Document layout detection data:
- Opening Delimiter -
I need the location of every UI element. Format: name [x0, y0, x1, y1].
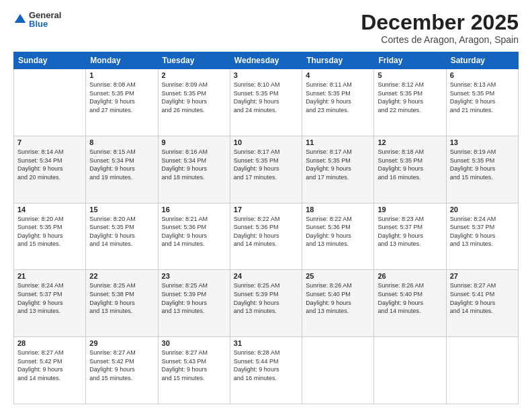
day-number: 10 [234, 138, 298, 146]
calendar-cell: 27Sunrise: 8:27 AM Sunset: 5:41 PM Dayli… [446, 270, 518, 337]
cell-info: Sunrise: 8:15 AM Sunset: 5:34 PM Dayligh… [89, 148, 154, 181]
calendar-week-1: 7Sunrise: 8:14 AM Sunset: 5:34 PM Daylig… [14, 136, 519, 203]
cell-info: Sunrise: 8:26 AM Sunset: 5:40 PM Dayligh… [378, 281, 442, 315]
cell-info: Sunrise: 8:25 AM Sunset: 5:39 PM Dayligh… [162, 281, 226, 315]
day-number: 16 [162, 205, 226, 214]
calendar-cell: 31Sunrise: 8:28 AM Sunset: 5:44 PM Dayli… [230, 337, 302, 404]
cell-info: Sunrise: 8:20 AM Sunset: 5:35 PM Dayligh… [17, 215, 82, 248]
calendar-cell: 7Sunrise: 8:14 AM Sunset: 5:34 PM Daylig… [14, 136, 86, 203]
calendar-cell: 28Sunrise: 8:27 AM Sunset: 5:42 PM Dayli… [14, 337, 86, 404]
calendar-dow-tuesday: Tuesday [158, 52, 230, 69]
cell-info: Sunrise: 8:27 AM Sunset: 5:41 PM Dayligh… [450, 281, 515, 315]
calendar-week-0: 1Sunrise: 8:08 AM Sunset: 5:35 PM Daylig… [14, 69, 519, 136]
calendar-cell: 18Sunrise: 8:22 AM Sunset: 5:36 PM Dayli… [302, 203, 374, 270]
header: General Blue December 2025 Cortes de Ara… [13, 11, 519, 45]
logo: General Blue [13, 11, 61, 28]
logo-icon [13, 13, 27, 26]
calendar-cell: 24Sunrise: 8:25 AM Sunset: 5:39 PM Dayli… [230, 270, 302, 337]
day-number: 1 [89, 71, 154, 79]
calendar-cell: 20Sunrise: 8:24 AM Sunset: 5:37 PM Dayli… [446, 203, 518, 270]
cell-info: Sunrise: 8:17 AM Sunset: 5:35 PM Dayligh… [306, 148, 370, 181]
calendar-week-3: 21Sunrise: 8:24 AM Sunset: 5:37 PM Dayli… [14, 270, 519, 337]
logo-text: General Blue [29, 11, 61, 28]
calendar-cell: 3Sunrise: 8:10 AM Sunset: 5:35 PM Daylig… [230, 69, 302, 136]
cell-info: Sunrise: 8:12 AM Sunset: 5:35 PM Dayligh… [378, 81, 442, 114]
calendar-cell: 23Sunrise: 8:25 AM Sunset: 5:39 PM Dayli… [158, 270, 230, 337]
calendar-cell: 2Sunrise: 8:09 AM Sunset: 5:35 PM Daylig… [158, 69, 230, 136]
day-number: 7 [17, 138, 82, 146]
cell-info: Sunrise: 8:19 AM Sunset: 5:35 PM Dayligh… [450, 148, 515, 181]
calendar-cell: 30Sunrise: 8:27 AM Sunset: 5:43 PM Dayli… [158, 337, 230, 404]
cell-info: Sunrise: 8:20 AM Sunset: 5:35 PM Dayligh… [89, 215, 154, 248]
day-number: 18 [306, 205, 370, 214]
calendar-cell: 26Sunrise: 8:26 AM Sunset: 5:40 PM Dayli… [374, 270, 446, 337]
calendar-cell: 25Sunrise: 8:26 AM Sunset: 5:40 PM Dayli… [302, 270, 374, 337]
svg-marker-0 [15, 14, 26, 23]
cell-info: Sunrise: 8:17 AM Sunset: 5:35 PM Dayligh… [234, 148, 298, 181]
calendar-cell: 14Sunrise: 8:20 AM Sunset: 5:35 PM Dayli… [14, 203, 86, 270]
calendar-cell: 9Sunrise: 8:16 AM Sunset: 5:34 PM Daylig… [158, 136, 230, 203]
calendar-cell: 16Sunrise: 8:21 AM Sunset: 5:36 PM Dayli… [158, 203, 230, 270]
cell-info: Sunrise: 8:10 AM Sunset: 5:35 PM Dayligh… [234, 81, 298, 114]
cell-info: Sunrise: 8:28 AM Sunset: 5:44 PM Dayligh… [234, 349, 298, 382]
cell-info: Sunrise: 8:09 AM Sunset: 5:35 PM Dayligh… [162, 81, 226, 114]
day-number: 8 [89, 138, 154, 146]
day-number: 12 [378, 138, 442, 146]
calendar-dow-thursday: Thursday [302, 52, 374, 69]
calendar-cell [14, 69, 86, 136]
cell-info: Sunrise: 8:21 AM Sunset: 5:36 PM Dayligh… [162, 215, 226, 248]
cell-info: Sunrise: 8:27 AM Sunset: 5:42 PM Dayligh… [17, 349, 82, 382]
calendar-cell [374, 337, 446, 404]
logo-blue-text: Blue [29, 19, 61, 28]
day-number: 19 [378, 205, 442, 214]
calendar-cell: 6Sunrise: 8:13 AM Sunset: 5:35 PM Daylig… [446, 69, 518, 136]
day-number: 17 [234, 205, 298, 214]
day-number: 26 [378, 272, 442, 280]
calendar-table: SundayMondayTuesdayWednesdayThursdayFrid… [13, 52, 519, 404]
calendar-cell: 15Sunrise: 8:20 AM Sunset: 5:35 PM Dayli… [86, 203, 158, 270]
day-number: 15 [89, 205, 154, 214]
day-number: 25 [306, 272, 370, 280]
day-number: 20 [450, 205, 515, 214]
cell-info: Sunrise: 8:16 AM Sunset: 5:34 PM Dayligh… [162, 148, 226, 181]
cell-info: Sunrise: 8:24 AM Sunset: 5:37 PM Dayligh… [450, 215, 515, 248]
calendar-cell: 1Sunrise: 8:08 AM Sunset: 5:35 PM Daylig… [86, 69, 158, 136]
day-number: 31 [234, 339, 298, 347]
calendar-dow-monday: Monday [86, 52, 158, 69]
cell-info: Sunrise: 8:22 AM Sunset: 5:36 PM Dayligh… [234, 215, 298, 248]
cell-info: Sunrise: 8:23 AM Sunset: 5:37 PM Dayligh… [378, 215, 442, 248]
cell-info: Sunrise: 8:13 AM Sunset: 5:35 PM Dayligh… [450, 81, 515, 114]
day-number: 28 [17, 339, 82, 347]
day-number: 30 [162, 339, 226, 347]
cell-info: Sunrise: 8:24 AM Sunset: 5:37 PM Dayligh… [17, 281, 82, 315]
calendar-cell: 29Sunrise: 8:27 AM Sunset: 5:42 PM Dayli… [86, 337, 158, 404]
month-title: December 2025 [361, 11, 519, 34]
day-number: 11 [306, 138, 370, 146]
calendar-dow-sunday: Sunday [14, 52, 86, 69]
day-number: 14 [17, 205, 82, 214]
calendar-cell: 5Sunrise: 8:12 AM Sunset: 5:35 PM Daylig… [374, 69, 446, 136]
day-number: 13 [450, 138, 515, 146]
day-number: 5 [378, 71, 442, 79]
calendar-cell: 13Sunrise: 8:19 AM Sunset: 5:35 PM Dayli… [446, 136, 518, 203]
calendar-dow-saturday: Saturday [446, 52, 518, 69]
cell-info: Sunrise: 8:22 AM Sunset: 5:36 PM Dayligh… [306, 215, 370, 248]
calendar-week-4: 28Sunrise: 8:27 AM Sunset: 5:42 PM Dayli… [14, 337, 519, 404]
cell-info: Sunrise: 8:08 AM Sunset: 5:35 PM Dayligh… [89, 81, 154, 114]
calendar-header-row: SundayMondayTuesdayWednesdayThursdayFrid… [14, 52, 519, 69]
page: General Blue December 2025 Cortes de Ara… [0, 0, 532, 411]
calendar-cell: 17Sunrise: 8:22 AM Sunset: 5:36 PM Dayli… [230, 203, 302, 270]
calendar-cell: 22Sunrise: 8:25 AM Sunset: 5:38 PM Dayli… [86, 270, 158, 337]
calendar-dow-wednesday: Wednesday [230, 52, 302, 69]
cell-info: Sunrise: 8:27 AM Sunset: 5:42 PM Dayligh… [89, 349, 154, 382]
day-number: 27 [450, 272, 515, 280]
calendar-cell: 19Sunrise: 8:23 AM Sunset: 5:37 PM Dayli… [374, 203, 446, 270]
calendar-cell: 12Sunrise: 8:18 AM Sunset: 5:35 PM Dayli… [374, 136, 446, 203]
day-number: 9 [162, 138, 226, 146]
day-number: 6 [450, 71, 515, 79]
cell-info: Sunrise: 8:11 AM Sunset: 5:35 PM Dayligh… [306, 81, 370, 114]
day-number: 24 [234, 272, 298, 280]
day-number: 23 [162, 272, 226, 280]
calendar-cell [302, 337, 374, 404]
day-number: 29 [89, 339, 154, 347]
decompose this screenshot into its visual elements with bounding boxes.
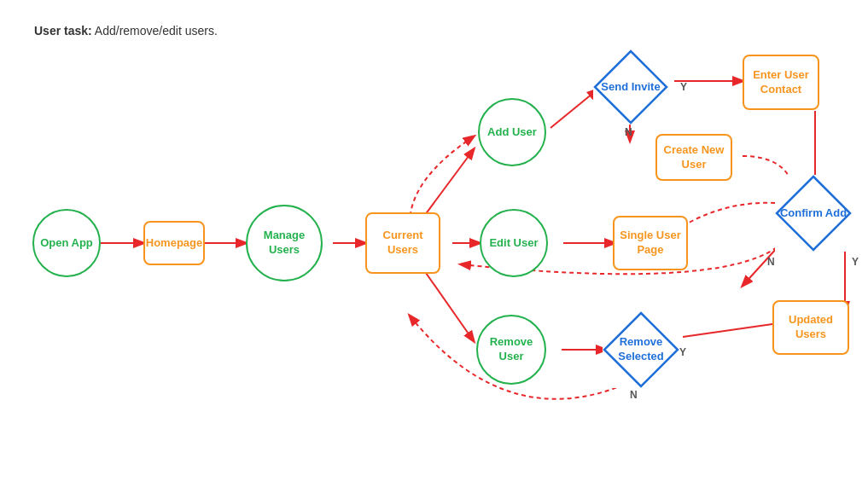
remove-selected-n-label: N (630, 389, 638, 401)
single-user-page-node: Single User Page (613, 216, 688, 270)
edit-user-node: Edit User (480, 209, 548, 277)
page-title: User task: Add/remove/edit users. (34, 24, 218, 38)
manage-users-node: Manage Users (246, 205, 323, 281)
send-invite-node: Send Invite (593, 49, 668, 125)
confirm-add-n-label: N (767, 256, 775, 268)
create-new-user-node: Create New User (655, 134, 732, 181)
svg-line-5 (420, 264, 474, 341)
remove-user-node: Remove User (476, 315, 546, 385)
enter-user-contact-node: Enter User Contact (743, 55, 819, 110)
confirm-add-node: Confirm Add (775, 175, 852, 252)
remove-selected-node: Remove Selected (603, 311, 679, 388)
send-invite-n-label: N (625, 126, 632, 138)
send-invite-y-label: Y (680, 81, 687, 93)
open-app-node: Open App (32, 209, 101, 277)
confirm-add-y-label: Y (852, 256, 859, 268)
add-user-node: Add User (478, 98, 546, 166)
remove-selected-y-label: Y (679, 346, 686, 358)
homepage-node: Homepage (143, 221, 205, 265)
current-users-node: Current Users (365, 212, 440, 274)
updated-users-node: Updated Users (772, 300, 849, 355)
svg-line-3 (420, 149, 474, 222)
svg-line-6 (551, 90, 597, 128)
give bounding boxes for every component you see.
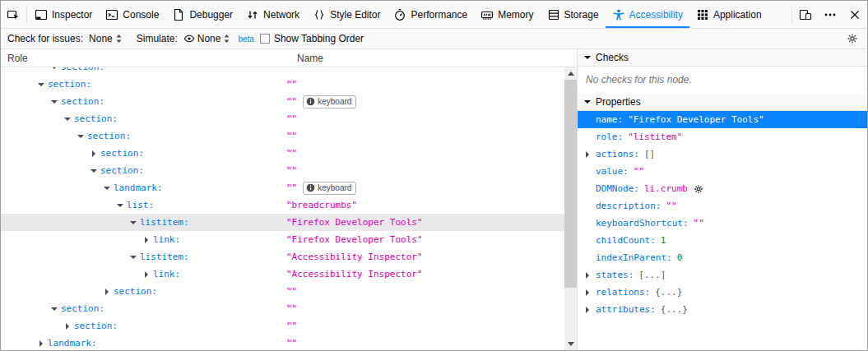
scroll-down-button[interactable] [564,338,577,350]
tree-row-name-value: "" [286,303,297,314]
property-key: description: [596,201,661,211]
property-row-role[interactable]: role:"listitem" [578,128,867,145]
toolbar-tabs: InspectorConsoleDebuggerNetworkStyle Edi… [28,1,791,28]
triangle-down-icon[interactable] [116,196,124,214]
role-column-header[interactable]: Role [7,53,28,64]
scroll-up-button[interactable] [564,67,577,80]
tree-row-role: landmark: [114,179,163,196]
property-row-actions[interactable]: actions:[] [578,145,867,163]
check-for-issues-value: None [89,33,113,44]
tab-debugger[interactable]: Debugger [165,1,239,28]
tree-row[interactable]: section:"" [1,283,564,300]
tree-row[interactable]: landmark:""keyboard [1,179,564,196]
triangle-right-icon[interactable] [583,301,592,318]
property-row-childCount[interactable]: childCount:1 [578,232,867,249]
property-value: "" [666,201,676,211]
tree-row[interactable]: section:"" [1,127,564,145]
tree-scrollbar[interactable] [564,67,577,350]
tree-row[interactable]: link:"Accessibility Inspector" [1,266,564,283]
triangle-down-icon[interactable] [129,214,137,231]
property-row-value[interactable]: value:"" [578,163,867,180]
tab-performance[interactable]: Performance [387,1,474,28]
settings-button[interactable] [842,29,862,48]
tree-row[interactable]: section:"" [1,162,564,179]
tab-style-editor[interactable]: Style Editor [306,1,387,28]
triangle-right-icon[interactable] [90,145,98,162]
inspector-icon [35,8,48,21]
triangle-down-icon[interactable] [50,93,58,110]
triangle-right-icon[interactable] [583,284,592,301]
triangle-right-icon[interactable] [37,335,45,350]
keyboard-badge[interactable]: keyboard [303,95,356,109]
tree-row[interactable]: listitem:"Accessibility Inspector" [1,248,564,266]
property-key: role: [596,132,623,142]
tree-row-role: section: [114,283,157,300]
triangle-down-icon[interactable] [37,76,45,93]
triangle-right-icon[interactable] [583,266,592,284]
property-row-description[interactable]: description:"" [578,197,867,215]
tab-memory[interactable]: Memory [474,1,540,28]
triangle-down-icon[interactable] [103,179,111,196]
name-column-header[interactable]: Name [297,53,323,64]
properties-section-header[interactable]: Properties [578,94,867,111]
property-key: name: [596,114,623,125]
checks-section-header[interactable]: Checks [578,49,867,67]
scrollbar-track[interactable] [564,288,577,338]
tree-row[interactable]: section:"" [1,76,564,93]
check-for-issues-dropdown[interactable]: None [87,32,124,45]
tree-row-role: list: [127,196,154,214]
triangle-right-icon[interactable] [142,266,151,283]
tab-label: Memory [498,9,533,21]
triangle-down-icon[interactable] [129,248,137,266]
property-row-states[interactable]: states:[...] [578,266,867,284]
tab-inspector[interactable]: Inspector [28,1,99,28]
property-row-name[interactable]: name:"Firefox Developer Tools" [578,111,867,128]
beta-badge: beta [238,35,253,44]
keyboard-badge[interactable]: keyboard [303,182,356,195]
tab-console[interactable]: Console [99,1,165,28]
property-row-keyboardShortcut[interactable]: keyboardShortcut:"" [578,215,867,232]
property-row-relations[interactable]: relations:{...} [578,284,867,301]
tree-row-name-value: "" [286,182,297,193]
property-row-DOMNode[interactable]: DOMNode:li.crumb [578,180,867,197]
property-row-attributes[interactable]: attributes:{...} [578,301,867,318]
tab-network[interactable]: Network [239,1,306,28]
show-tabbing-order-checkbox[interactable]: Show Tabbing Order [260,33,364,44]
triangle-right-icon[interactable] [583,145,592,163]
triangle-down-icon[interactable] [50,67,58,76]
tree-row[interactable]: list:"breadcrumbs" [1,196,564,214]
tree-row[interactable]: landmark:"" [1,335,564,350]
gear-icon [847,33,858,44]
tree-row[interactable]: listitem:"Firefox Developer Tools" [1,214,564,231]
scrollbar-thumb[interactable] [564,80,577,288]
tree-row[interactable]: section:"" [1,317,564,335]
performance-icon [393,8,406,21]
tree-row-name: "Firefox Developer Tools" [286,214,423,231]
tree-row-role: section: [61,67,104,76]
tree-row[interactable]: link:"Firefox Developer Tools" [1,231,564,248]
tree-row[interactable]: section:""keyboard [1,93,564,110]
triangle-down-icon[interactable] [77,127,85,145]
triangle-right-icon[interactable] [63,317,72,335]
simulate-dropdown[interactable]: None [182,32,233,45]
small-gear-icon[interactable] [694,184,703,194]
property-row-indexInParent[interactable]: indexInParent:0 [578,249,867,266]
tab-accessibility[interactable]: Accessibility [606,1,689,28]
triangle-right-icon[interactable] [142,231,151,248]
tab-storage[interactable]: Storage [541,1,606,28]
triangle-down-icon[interactable] [90,162,98,179]
tree-row[interactable]: section:"" [1,300,564,317]
triangle-down-icon[interactable] [50,300,58,317]
tree-row-role: listitem: [140,214,189,231]
triangle-down-icon[interactable] [63,110,72,127]
triangle-right-icon[interactable] [103,283,111,300]
tree-row-role: landmark: [48,335,97,350]
tree-row[interactable]: section:"" [1,67,564,76]
responsive-design-mode-button[interactable] [793,1,818,28]
tree-row[interactable]: section:"" [1,145,564,162]
devtools-menu-button[interactable] [818,1,842,28]
pick-accessible-button[interactable] [1,1,26,28]
close-devtools-button[interactable] [842,1,867,28]
tab-application[interactable]: Application [689,1,768,28]
tree-row[interactable]: section:"" [1,110,564,127]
- Closing Delimiter -
[Your assignment]: Please show each line in the records above that contains "send".

[Reply]:
send-invite-node: Send Invite (593, 49, 668, 125)
send-invite-n-label: N (625, 126, 632, 138)
send-invite-y-label: Y (680, 81, 687, 93)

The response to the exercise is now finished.